■ **WORK INSTRUCTIONS**:
Only the pictures should be left out; write out all other data exactly.
# # #
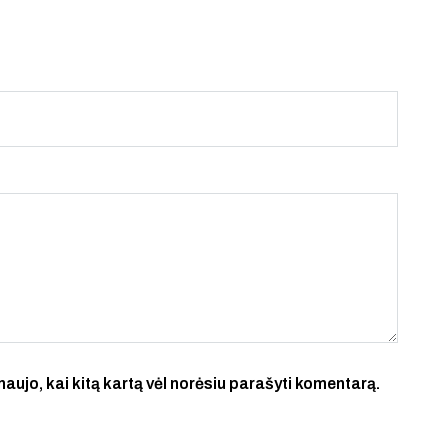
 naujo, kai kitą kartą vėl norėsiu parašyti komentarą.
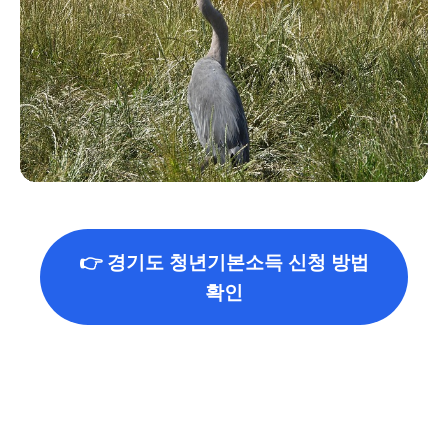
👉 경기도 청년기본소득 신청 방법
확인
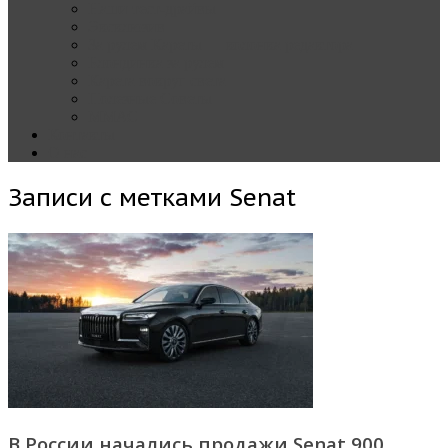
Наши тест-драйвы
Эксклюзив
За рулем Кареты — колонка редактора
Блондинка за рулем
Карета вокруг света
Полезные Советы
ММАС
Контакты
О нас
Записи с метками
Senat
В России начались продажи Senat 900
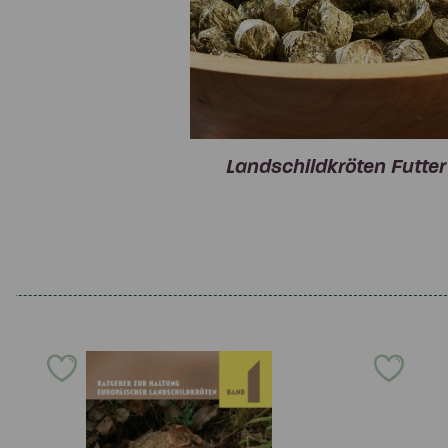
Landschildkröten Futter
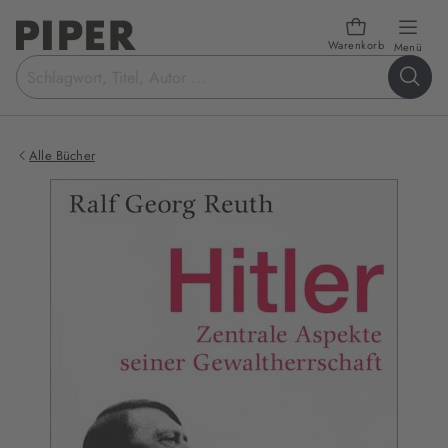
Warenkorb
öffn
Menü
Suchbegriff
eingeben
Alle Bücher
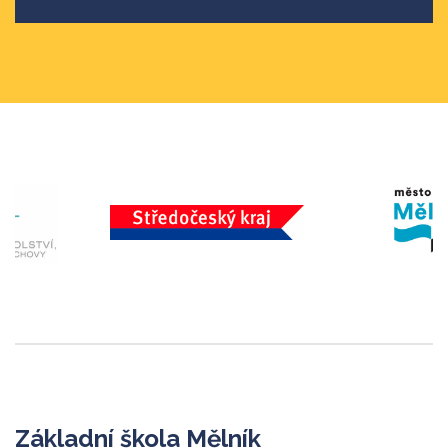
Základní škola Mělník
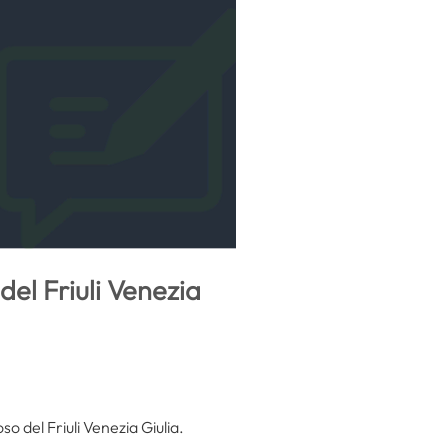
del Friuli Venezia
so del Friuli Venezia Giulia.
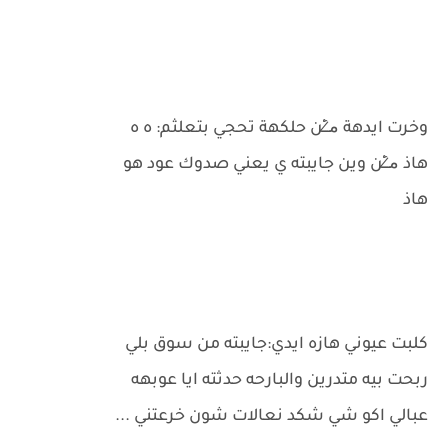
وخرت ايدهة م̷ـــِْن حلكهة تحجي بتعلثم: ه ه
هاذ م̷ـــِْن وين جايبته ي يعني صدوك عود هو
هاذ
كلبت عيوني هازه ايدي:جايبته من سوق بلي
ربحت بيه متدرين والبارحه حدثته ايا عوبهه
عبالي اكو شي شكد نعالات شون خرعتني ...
# # #
■ **EXPECTED ANSWER**:
 naujo, kai kitą kartą vėl norėsiu parašyti komentarą.
👉 경기도 청년기본소득 신청 방법
확인
Наши тест-драйвы
Эксклюзив
За рулем Кареты — колонка редактора
Блондинка за рулем
Карета вокруг света
Полезные Советы
ММАС
Контакты
О нас
Записи с метками
Senat
В России начались продажи Senat 900
Landschildkröten Futter
Warenkorb
öffn
Menü
Suchbegriff
eingeben
Alle Bücher
Základní škola Mělník
del Friuli Venezia
so del Friuli Venezia Giulia.
وخرت ايدهة م̷ـــِْن حلكهة تحجي بتعلثم: ه ه
هاذ م̷ـــِْن وين جايبته ي يعني صدوك عود هو
هاذ
كلبت عيوني هازه ايدي:جايبته من سوق بلي
ربحت بيه متدرين والبارحه حدثته ايا عوبهه
عبالي اكو شي شكد نعالات شون خرعتني ...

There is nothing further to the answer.